__What is expected__
Please go line by line and repeat the data below exactly, with no images.

__Stored data__
++++++

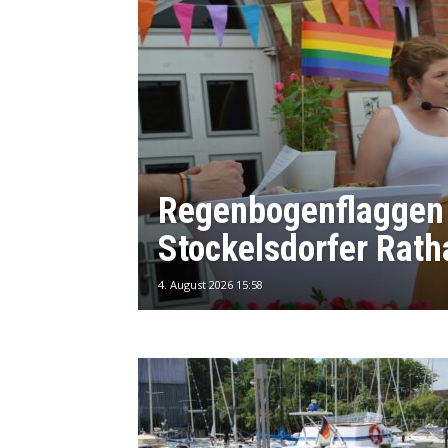
Regenbogenflaggen
Stockelsdorfer Rath
4. August 2026 15:58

++++++

__Exercise output__
Regenbogenflaggen
Stockelsdorfer Rath
4. August 2026 15:58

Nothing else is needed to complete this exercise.